Thursday, March 7, 2013

A Tale of Two Cities

Posted by Caitlin Endyke

At the Building Movement Project, we do a lot of work in Detroit, partnering with key neighborhood groups and community activists throughout the city in order to unite Detroiters around common issues.  The picture for Detroit residents can be bleak- the city and state government continue to cut vital resources to Detroit residents who most need them. What’s been in the news most recently is Gov.

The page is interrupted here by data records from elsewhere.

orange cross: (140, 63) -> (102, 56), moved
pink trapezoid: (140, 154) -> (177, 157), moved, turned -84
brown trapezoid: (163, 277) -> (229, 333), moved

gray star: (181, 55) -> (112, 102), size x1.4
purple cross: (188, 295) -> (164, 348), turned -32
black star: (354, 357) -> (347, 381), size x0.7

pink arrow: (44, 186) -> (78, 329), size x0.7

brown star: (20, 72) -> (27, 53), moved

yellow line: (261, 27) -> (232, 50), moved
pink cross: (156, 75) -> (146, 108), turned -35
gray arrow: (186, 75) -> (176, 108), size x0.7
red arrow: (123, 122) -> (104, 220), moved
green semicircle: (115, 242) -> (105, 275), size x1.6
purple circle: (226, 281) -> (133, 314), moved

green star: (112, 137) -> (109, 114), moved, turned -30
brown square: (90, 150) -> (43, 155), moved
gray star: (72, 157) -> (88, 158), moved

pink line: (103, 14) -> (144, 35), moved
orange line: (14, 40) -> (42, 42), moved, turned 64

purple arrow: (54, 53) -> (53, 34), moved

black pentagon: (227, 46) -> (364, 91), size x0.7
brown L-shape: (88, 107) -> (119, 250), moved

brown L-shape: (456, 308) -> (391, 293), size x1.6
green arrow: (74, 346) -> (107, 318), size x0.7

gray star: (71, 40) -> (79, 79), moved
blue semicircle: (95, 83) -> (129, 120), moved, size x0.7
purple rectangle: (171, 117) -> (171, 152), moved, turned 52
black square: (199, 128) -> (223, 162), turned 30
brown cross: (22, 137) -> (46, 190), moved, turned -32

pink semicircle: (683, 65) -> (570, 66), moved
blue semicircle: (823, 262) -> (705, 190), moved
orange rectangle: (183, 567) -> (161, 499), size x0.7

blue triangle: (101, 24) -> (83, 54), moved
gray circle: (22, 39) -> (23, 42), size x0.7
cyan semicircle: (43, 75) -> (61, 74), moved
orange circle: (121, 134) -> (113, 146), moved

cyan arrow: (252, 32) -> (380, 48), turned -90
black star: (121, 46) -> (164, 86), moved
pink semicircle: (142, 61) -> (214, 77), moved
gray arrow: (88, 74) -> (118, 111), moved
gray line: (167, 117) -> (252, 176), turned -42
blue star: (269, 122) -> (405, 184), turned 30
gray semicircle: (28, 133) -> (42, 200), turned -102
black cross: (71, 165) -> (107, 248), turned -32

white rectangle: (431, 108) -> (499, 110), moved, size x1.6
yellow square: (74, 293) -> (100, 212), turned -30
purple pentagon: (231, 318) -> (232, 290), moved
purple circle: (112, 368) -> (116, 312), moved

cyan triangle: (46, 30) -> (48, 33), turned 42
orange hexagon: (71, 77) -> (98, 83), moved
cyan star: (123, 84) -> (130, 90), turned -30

Rick Snyder’s passing of the controversial Emergency Manager Law, which was defeated by popular vote a few months ago and which gives innumerable government powers to one appointed individual with few democratic checks in place. 

This is why the issues raised in this piece, featured in the New York Times this week, are most disheartening.  While the government claims financial straits dire enough to resort to an Emergency Manager system, the private sector in Detroit is on the rebound.  Downtown neighborhoods are thriving with independent coffee roasters and boutiques.  The three big auto manufacturers are reporting massive gains, for the first time in years.  There is money in Detroit.  The problem is that money is not going to the public.  It’s circling around the private sector, allowing businesses to flourish while city residents, especially those located out of key downtown neighborhoods, are left behind to fight for basic rights (though they certainly are fighting). 

In a Commons-based society, I’d imagine that there is still a place for business and the private sector.  But what we can’t allow is the creation of a real-life Tale of Two Cities- one where private corporations thrive and another where every day citizens suffer as the public sector is drowned in debt and a massive lack of resources.